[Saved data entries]

★ ★ ★

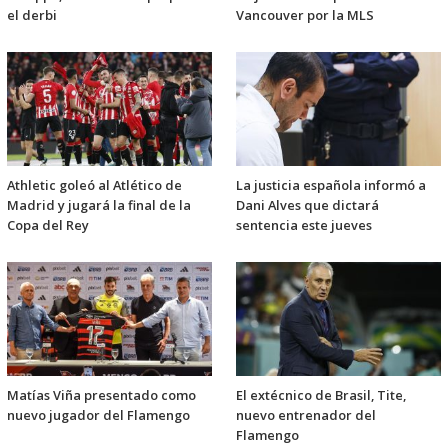
el derbi
Vancouver por la MLS
Athletic goleó al Atlético de
La justicia española informó a
Madrid y jugará la final de la
Dani Alves que dictará
Copa del Rey
sentencia este jueves
Matías Viña presentado como
El extécnico de Brasil, Tite,
nuevo jugador del Flamengo
nuevo entrenador del
Flamengo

★ ★ ★

What is needed:
The line containing "sentencia este jueves" and every line after it, through the last one above, should be written out word for word.

Answer to the exercise:
sentencia este jueves
Matías Viña presentado como
El extécnico de Brasil, Tite,
nuevo jugador del Flamengo
nuevo entrenador del
Flamengo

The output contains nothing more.